The Dynamics of Drug Markets
The predisposition to use drugs does not explain use; it is a necessary but not sufficient condition for use. The availability of drugs is another precondition. How drugs are distributed, how drugs get from Point A to Point B, what is distinctive about buying and selling illicit products, and what the “social world” of the drug seller is like are frequently studied topics among sociologists and urban anthropologists engaged in studying drug use (Williams 1992; Bourgeois 1995; Jacobs 1999). These and related topics have offered intriguing strategic research issues to the drug researcher, a fact attested to by not quite half of our respondents (28 out of 60).
Other Topics
In addition to the forced-choice alternatives I offered, topics the survey respondents spontaneously wrote that attracted current sociological research interest include women and drug use; mothering and drug use; drugs and the family; HIV/AIDS; controlled or “functional” users of illicit drugs; the use of tobacco, especially by teenagers; drugs and health; the dangers of prescription and over-thecounter drugs; and cultural differences in drinking patterns.
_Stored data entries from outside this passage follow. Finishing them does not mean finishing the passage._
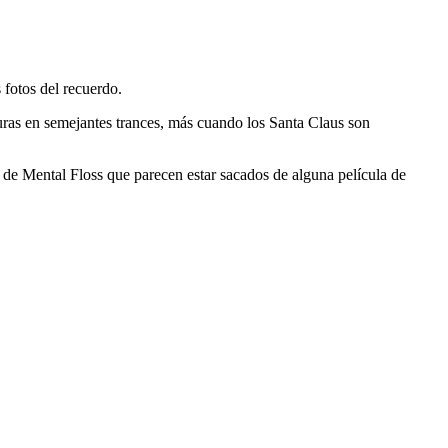
 fotos del recuerdo.
turas en semejantes trances, más cuando los Santa Claus son
de Mental Floss que parecen estar sacados de alguna película de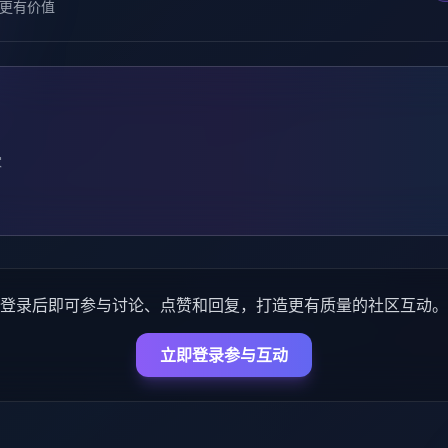
更有价值
家
登录后即可参与讨论、点赞和回复，打造更有质量的社区互动。
立即登录参与互动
Conclusion: The Future of the Sociology of Drug Use
Most of the SSSP/Drinking and Drugs Division respondents believe that the topics mentioned in the foregoing will remain on the subfield’s agenda. Furthermore, most respondents who answered the question specified their focus. Policy and legal questions will continue to engage sociologists of drug use, especially the decriminalization of marijuana; medical marijuana; the cost and impact of the “war on drugs,” especially on minorities; drug courts; the efficacy of harm reduction strategies; devising a “saner” drug policy; and control over the legal drug industry. Etiology remains central to the field, especially the impact of inadequate parenting on drug abuse. The effectiveness of drug treatment will continue to be studied, especially early intervention and drug education. The study of drug markets will remain important, including the diffusion of heroin and other narcotics into rural areas and the globalization of drug distribution.
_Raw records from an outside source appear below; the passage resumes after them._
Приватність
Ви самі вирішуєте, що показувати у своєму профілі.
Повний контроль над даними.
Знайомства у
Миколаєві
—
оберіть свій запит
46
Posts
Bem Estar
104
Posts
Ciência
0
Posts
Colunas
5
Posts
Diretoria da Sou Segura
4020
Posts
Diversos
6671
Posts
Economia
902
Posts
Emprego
Additional topics that will loom large in the twenty-first century include women and drug use; abuses by the pharmaceutical industry; teenagers and alcohol consumption; narcoterrorism; the spread of HIV/AIDS; the impact of drug abuse on the family; the use of performance-enhancing drugs; the use of drugs at work; drugs and health care; the use of medications and the development of neurological stimulation as a means of controlling deviant behavior; the reentry of released inmates into the general population; the misuse of prescription drugs; and smoking behavior and policies designed to control it.
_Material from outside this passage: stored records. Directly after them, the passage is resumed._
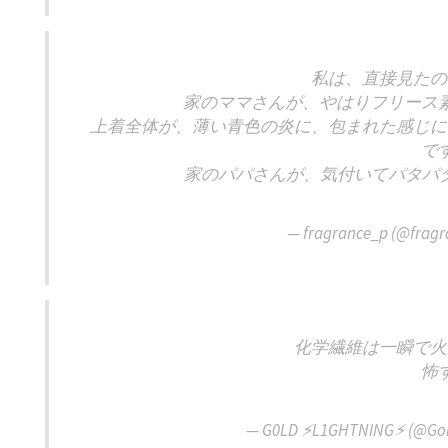
私は、直接見たの
家のママさんが、やはりフリース
上着全体が、薄い青色の炎に、包まれた感じに
で
家のパパさんが、気付いてパタパ
— fragrance_p (@frag
化学繊維は一瞬で火
怖
— G0LD ⚡️L1GHTNING⚡️ (@Gol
Regardless of whether these predictions of future research enterprises will be borne out, the small, extremely eclectic field of the sociology of drug use will remain a dynamic component of drug-use research. Moreover, in the future, as in the present and the past, policy issues will influence the direction that research takes. In addition, sociologists of drug use will continue to be influenced by drug researchers in other disciplines more than they influence the field of sociology. A policy-oriented focus, theoretical eclecticism, interdisciplinary research, and the image of narrow specialization are the price the sociologist of drug use has to pay for conducting research on one of the most fascinating—and distinctively sociological—of human behaviors.